Current Chemical Genomics and Translational Medicine
2010, 4 : 50-56Published online 2010 July 23. DOI: 10.2174/1875397301004010050
Publisher ID: CCGTM-4-50
RESEARCH ARTICLE
Fabry Disease – Current Treatment and New Drug Development
2 NIH Chemical Genomics Center, National Human Genome Research Institute, 9800 Medical Center Drive, MSC 3370, Bethesda, MD 20892-3370, USA
* Address correspondence to these authors at the Medical Genetics Branch, National Human Genome Research Institute, National Institutes of Health, 35 Convent Drive, MSC 3708, Bethesda, MD 20894-3708, USA; Tel: 301-496-0373; Fax: 301-402-6438; E-mail: sidranse@irp.nimh.nih.gov
ABSTRACT
Fabry disease is a rare inherited lysosomal storage disorder caused by a partial or complete deficiency of α-galactosidase A (GLA), resulting in the storage of excess cellular glycosphingolipids. Enzyme replacement therapy is available for the treatment of Fabry disease, but it is a costly, intravenous treatment.

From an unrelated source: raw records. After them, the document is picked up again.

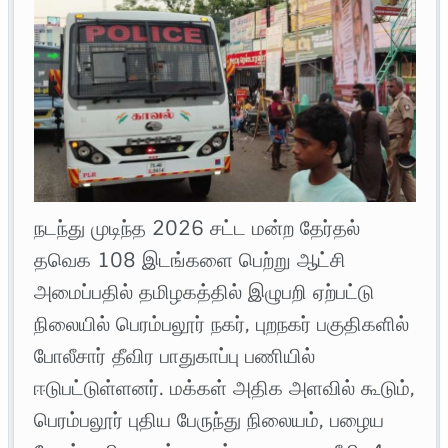
நடந்து முடிந்த 2026 சட்ட மன்ற தேர்தல்
தவெக 108 இடங்களை பெற்று ஆட்சி
அமைப்பதில் தமிழகத்தில் இழுபறி ஏற்பட்டு
நிலையில் பெரம்பலூர் நகர், புறநகர் பகுதிகளில்
போலீசார் தீவிர பாதுகாப்பு பணியில்
ஈடுபட்டுள்ளனர். மக்கள் அதிக அளவில் கூடும்,
பெரம்பலூர் புதிய பேருந்து நிலையம், பழைய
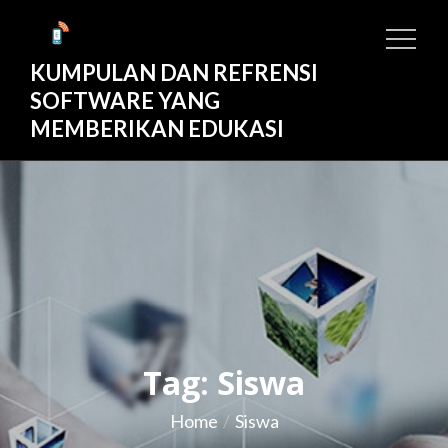
Skip
to
KUMPULAN DAN REFRENSI
content
SOFTWARE YANG
MEMBERIKAN EDUKASI
Tag:
Siswa
Home
Siswa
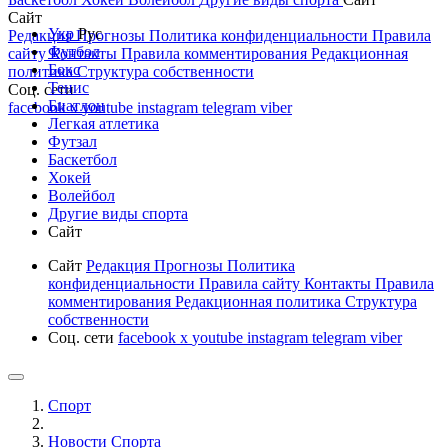
Сайт
Укр
Рус
Редакция
Прогнозы
Политика конфиденциальности
Правила
Футбол
сайту
Контакты
Правила комментирования
Редакционная
Бокс
политика
Структура собственности
Тенис
Соц. сети
Биатлон
facebook
x
youtube
instagram
telegram
viber
Легкая атлетика
Футзал
Баскетбол
Хокей
Волейбол
Другие виды спорта
Сайт
Сайт
Редакция
Прогнозы
Политика
конфиденциальности
Правила сайту
Контакты
Правила
комментирования
Редакционная политика
Структура
собственности
Соц. сети
facebook
x
youtube
instagram
telegram
viber
Спорт
Новости Cпорта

Alternative therapeutic approaches, including small molecule chaperone therapy, are currently being explored. High throughput screening (HTS) technologies can be utilized to discover other small molecule compounds, including non-inhibitory chaperones, enzyme activators, molecules that reduce GLA substrate, and molecules that activate GLA gene promoters. This review outlines the current therapeutic approaches, emerging treatment strategies, and the process of drug discovery and development for Fabry disease.